Dyke-related deposits consist of veins in zones contained within, or marginal and parallel to, fine-grained
syenite-quartz syenite dykes. For example, the Rise and Shine deposit is a narrow shear and fissure-vein
system hosted in greenstones, with gold present in a quartz-carbonate gangue with associated galena,
sphalerite, pyrite and arsenopyrite and anomalous Hg. The Gibraltar Rock alteration zone, an example of a
porphyry system deposit, is similar to the peripheral parts of known porphyry Cu systems. At Gibraltar
Rock, finely disseminated pyrite and chalcopyrite occur over a large area of phyllically altered Neara
Volcanics (Bischoff, 1986).

The Kilkivan area is notable because it was the largest Hg producer in Australia (Murray, 1986). Fissure
vein and vein breccia-hosted Hg deposits form a distinct group to the west of the main belt of Au and Cu
mineralisation (Brooks et al., 1974; Murray 1990). These ?intrusion-related deposits occur in a variety of
host rocks including Palaeozoic phyllite, schist, serpentinite, granites and Middle Triassic andesitic
volcanics (Murray, 1986), confined to a NNW-trending zone known as the Kilkivan Hg-Belt. Carbonate (-
Hg) veins in the Neara Volcanics are typically discordant and occur as composite fissure veins in zones
0.5-3m wide and are superimposed on, or closely adjacent to, interpreted major zones of structural
weakness at depth. Cinnabar and lesser pyrite occur as veinlets and disseminations within carbonate-quartz
veins, the latter enclosed by alteration envelopes charactered by pervasive carbonatisation, with lesser
sericitisation, argillisation and chloritisation (Brooks et al., 1974; Bischoff, 1986). The cinnabar veins are
interpreted to have an epithermal origin, perhaps directly related to hydrothermal fluids from an intrusive at
depth or they may represent part of a hydrothermal system where heat from granites or the volcanic pile
was responsible for the circulation of dominantly meteoric waters which leached the country rocks and
mobilised Hg, Cu, As, Sb and Ag into fractures (Bischoff, 1986). The mineralisation appears to have been
controlled by faulting along the eastern margin of the Esk Trough, and is probably related to Middle
Triassic volcanism (Brooks et al., 1974; Murray, 1986).

3.5.14. Skarn Sn and related deposits, Doradilla district, Lachlan Orogen


In the Doradilla district, which is located in the northern part of the Wagga Sn belt, Sn is localised in
steeply plunging shoots within a calc-silicate unit within the Ordovician Girilambone Group (Burton et al.,
2007). This unit hosts four prospects (Doradilla, Midway, East Midway and 3KEL) over a 14 km strike
length. A JORC-compliant resource totalling 7.81 Mt grading 0.28% Sn has been estimated for the Midway
and 3KEL deposits (www.ytcresources.com [accessed 29 November 2008]). In addition, minor Cu was
produced between 1901 and 1920 in the nearby Doradilla Cu prospect (Burton et al., 2007).

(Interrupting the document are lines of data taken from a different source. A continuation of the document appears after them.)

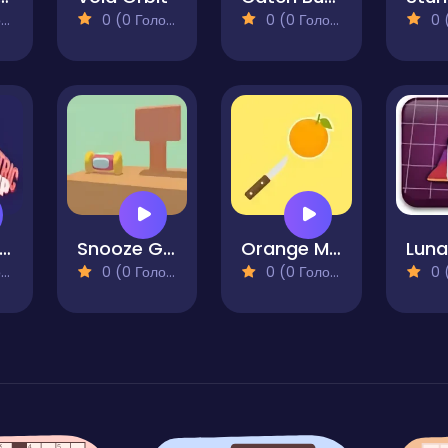
)
0 (0 Голосів)
0 (0 Голосів)
0 (0
uosometric Jump
Snooze Game
Orange Master
)
0 (0 Голосів)
0 (0 Голосів)
0 (0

The Sn is present mostly as cassiterite (Doradilla) and malayaite (Midway, East Midway and 3KEL) and is
associated with pyrite, pyrrhotite, galena, sphalerite, chalcopyrite, arsenopyrite, Bi minerals and stannite.
The calc-silicate rocks associated with these prospects are dominated by garnet (andradite and grossular)-
clinopyroxene (diopside and hedenbergite) skarn with variable amounts of wollastonite, K-feldspar, quartz,
titanite, tremolite, carbonate, vesuvianite, fluorite, phlogopite, actinolite, chlorite and magnetite (Kwak,
unpub. data, and Young unpub. data, in Burton et al., 2007; Plimer, 1984).

These prospects are spatially associated with the extremely fractionated and moderately reduced, I-type
(Blevin, 2004) Midway Granite and a series of quartz-felspar dykes. Initially these intrusions and the Sn
mineralisation were interpreted as Silurian to Early Devonian as these ages were typical of granites in the
region (Burton et al., 2007), however, a galena Pb-Pb model age of ~295 Ma (Carr et al., 1995) suggested
that mineralisation and possibly the associated magmatic rocks may be significantly younger. To resolve
this issue, Burton et al. (2007) dated the Midway Granite and quartz-feldspar porphyry dykes, which
yielded ages of ~235 and ~231 Ma, respectively (Burton et al., 2007). These results indicate that Sn
deposits in the Doradilla district are significantly younger than other Sn deposits in the Wagga Sn belt.
They more closely align with the ages of granites and related deposits in the New England Orogen,
although in detail they are slightly younger (235-231 Ma versus 248-238 Ma). These data indicate that
magmatism associated with the New England Orogen extended well to the west (500 km) of the mapped
extent of the New England Orogen. In addition to these Sn deposits, recent exploration by YTC Resources
has identified possible Avebury-type Ni occurrences in serpentinites to the SE of the known Sn deposits.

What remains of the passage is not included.